Türkiye Dışişleri Bakanı’nın İran Dışişleri Bakanı Zarif’in yanında Rus Mevkidaşı’ndan İran’ın Astana müzakerelerinden çıkartılmasını istemesine karşı Lavrov’un verdiği keskin ve tamamlayıcı ret yanıtı Muhammed Cevad Zarif’in Çavuşoğlu’na, “Hakettiğiniz cevabı aldığınıza göre artık benim konuşmama gerek kalmadı” şeklinde hitap ettiğine neden olmuştu.

Bu habere göre, Lavrov’un Çavuşoğlu’na verdiği yanıt iki başlık kapsamında ele alınabilir: Bunların ilki, Suriye krizinin 6 yıllık sürecinde hiçbir ülke İran kadar kayıtsız şartsız terörist- tekfirci örgütlerle mücadele etmemiştir. İkincisi ise İran diğer ülkelerin içişlerine müdahale edilmesine ters bu ülkelerdeki siyasi kaderin halk tarafından belirlenmesine çaba harcamıştır.

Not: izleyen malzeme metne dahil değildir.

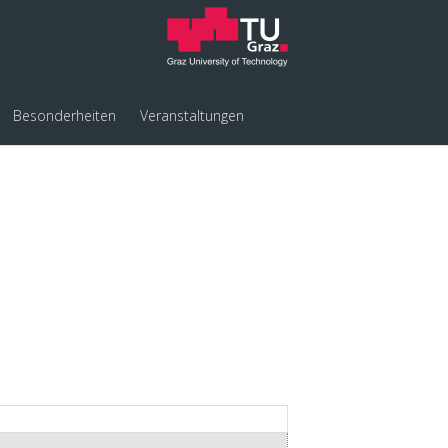
Besonderheiten
Veranstaltungen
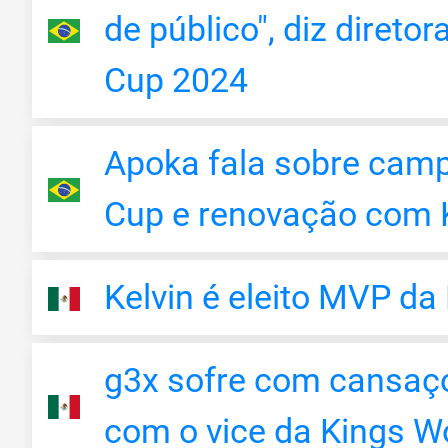
de público", diz direto
Cup 2024
Apoka fala sobre cam
Cup e renovação com K
Kelvin é eleito MVP d
g3x sofre com cansaço,
com o vice da Kings W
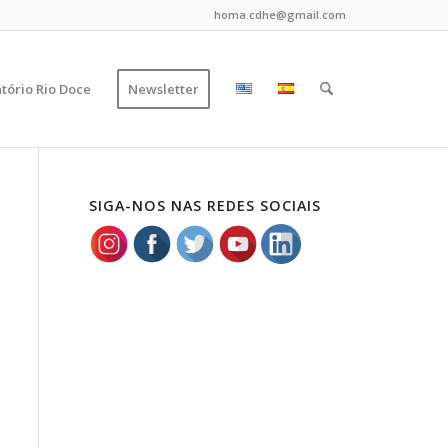
homa.cdhe@gmail.com
tório Rio Doce
Newsletter
SIGA-NOS NAS REDES SOCIAIS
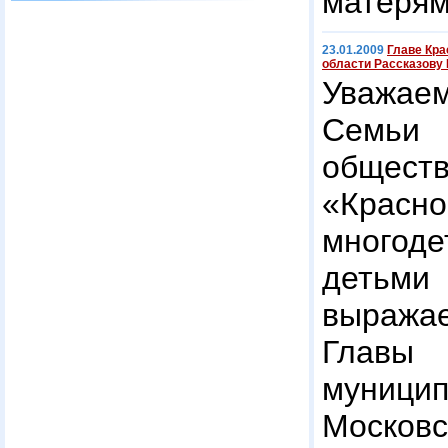
матерям
23.01.2009
Главе Кра
области Рассказову 
Уважаем
Семьи 
общест
«Крас
много
детьм
выражае
Главы
муниц
Москов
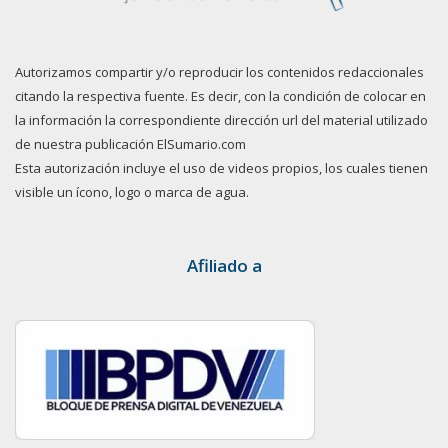
Autorizamos compartir y/o reproducir los contenidos redaccionales
citando la respectiva fuente. Es decir, con la condición de colocar en
la información la correspondiente dirección url del material utilizado
de nuestra publicación ElSumario.com
Esta autorización incluye el uso de videos propios, los cuales tienen
visible un ícono, logo o marca de agua.
Afiliado a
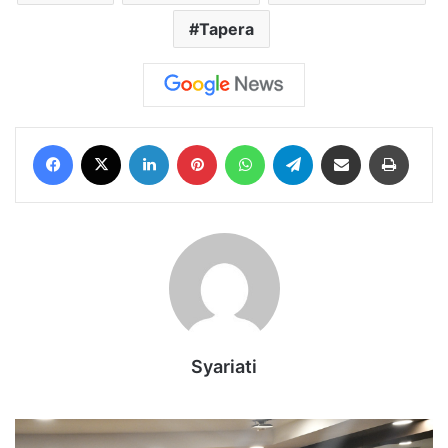
Tapera
Facebook
X
LinkedIn
Pinterest
WhatsApp
Telegram
Share via Email
Print
Syariati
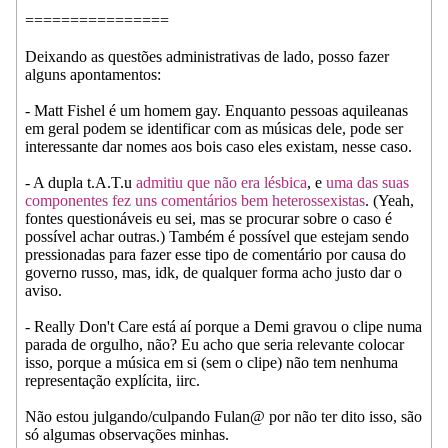
================
Deixando as questões administrativas de lado, posso fazer
alguns apontamentos:
- Matt Fishel é um homem gay. Enquanto pessoas aquileanas
em geral podem se identificar com as músicas dele, pode ser
interessante dar nomes aos bois caso eles existam, nesse caso.
- A dupla t.A.T.u
admitiu que não era lésbica
, e
uma das suas
componentes fez uns comentários bem heterossexistas
. (Yeah,
fontes questionáveis eu sei, mas se procurar sobre o caso é
possível achar outras.) Também é possível que estejam sendo
pressionadas para fazer esse tipo de comentário por causa do
governo russo, mas, idk, de qualquer forma acho justo dar o
aviso.
- Really Don't Care está aí porque a Demi gravou o clipe numa
parada de orgulho, não? Eu acho que seria relevante colocar
isso, porque a música em si (sem o clipe) não tem nenhuma
representação explícita, iirc.
Não estou julgando/culpando Fulan@ por não ter dito isso, são
só algumas observações minhas.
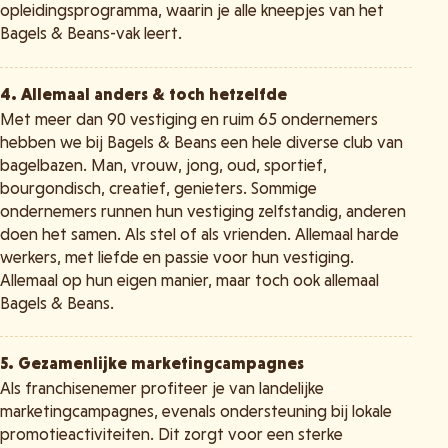
opleidingsprogramma, waarin je alle kneepjes van het
Bagels & Beans-vak leert.
4. Allemaal anders & toch hetzelfde
Met meer dan 90 vestiging en ruim 65 ondernemers
hebben we bij Bagels & Beans een hele diverse club van
bagelbazen. Man, vrouw, jong, oud, sportief,
bourgondisch, creatief, genieters. Sommige
ondernemers runnen hun vestiging zelfstandig, anderen
doen het samen. Als stel of als vrienden. Allemaal harde
werkers, met liefde en passie voor hun vestiging.
Allemaal op hun eigen manier, maar toch ook allemaal
Bagels & Beans.
5. Gezamenlijke marketingcampagnes
Als franchisenemer profiteer je van landelijke
marketingcampagnes, evenals ondersteuning bij lokale
promotieactiviteiten. Dit zorgt voor een sterke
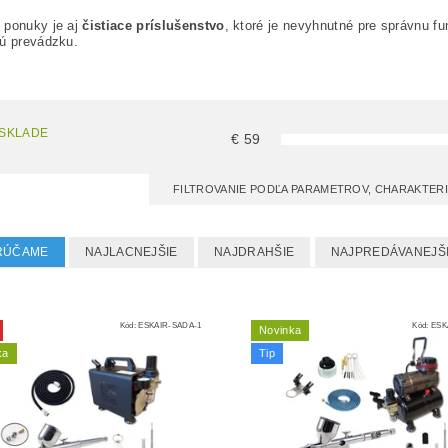
 ponuky je aj
čistiace príslušenstvo
, ktoré je nevyhnutné pre správnu fun
kú prevádzku.
 SKLADE
€
59
FILTROVANIE PODĽA PARAMETROV, CHARAKTER
RÚČAME
NAJLACNEJŠIE
NAJDRAHŠIE
NAJPREDÁVANEJŠ
Kód:
ESKAIR-SADA-1
Kód:
ESK
Novinka
ka
Tip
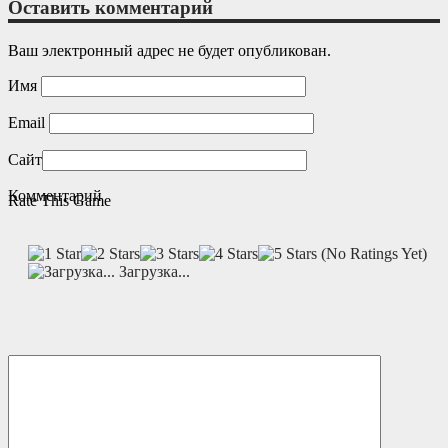
Оставить комментарий
Ваш электронный адрес не будет опубликован.
Имя
Email
Сайт
Комментарий
Rate This Game
(No Ratings Yet)
Загрузка...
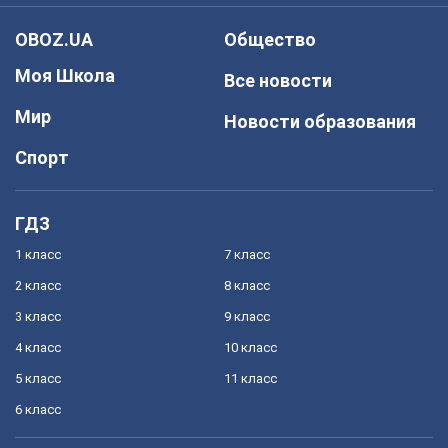
OBOZ.UA
Общество
Моя Школа
Все новости
Мир
Новости образования
Спорт
ГДЗ
1 класс
7 класс
2 класс
8 класс
3 класс
9 класс
4 класс
10 класс
5 класс
11 класс
6 класс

Bunların yanında Rusya daha önce, Batı-Arap-Siyonist ekseninin İran-Rusya arasındaki ittifaka yönelik planladığı psikolojik manipülasyonlara dikkati çekerek, öne sürülen iddiaların asılsız ve dayanaksız olduğuna dair İran’a gereken güvenceleri çoktan vermiştir.

Güvenilir kaynaklar aracılığıyla ulaşılan bilgilere göre, Rusya Devlet Başkanı Ortadoğu İlişkileri Özel Temsilcisi Lavrentiev, geçenlerde İran’a gerçekleştirdiği ziyaret çerçevesinde bazı İranlı yetkilileri bu konuda bilgilendirip Batı destekli medya propagandasının oluşumundan bahsetmişti.

Dolayısıyla politikada hiçbir olasılığın imkansız olmamasıyla birlikte, Siyonist-Batı destekli basın mensuplarının sahip olduğu propagandacı geçmişin dikkate alınması ve günümüzde adı geçen eksenin pratik ve siyasi alanların ikisinde de direniş cephesi karşısında gayet güçsüz bir konuma gerilemesinden dolayı Batı tabanlı medyanın içinde bulunduğu atmosferi kendi lehine değiştirmek için geniş çaplı manipülasyon taktiklerine başvurması pek de şaşırtıcı değil.